Below are some records. Quote exactly the lines from the one that contains "he Brain, But Do They Raise" through the last, both included, and leave out the pictures.

##############################

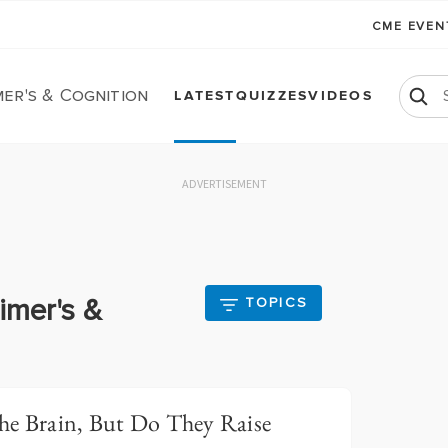
CME EVE
er's & Cognition
LATEST
QUIZZES
VIDEOS
ADVERTISEMENT
imer's &
TOPICS
he Brain, But Do They Raise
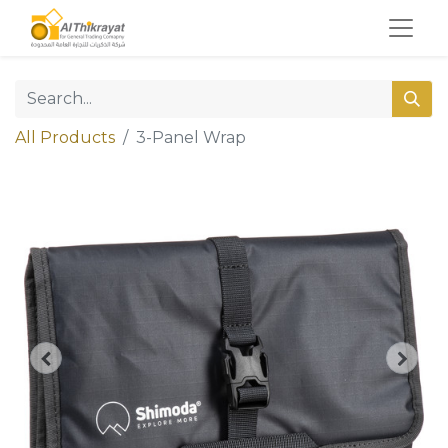
All Products
3-Panel Wrap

##############################

• [Result of this exercise]:
he Brain, But Do They Raise
All Products
3-Panel Wrap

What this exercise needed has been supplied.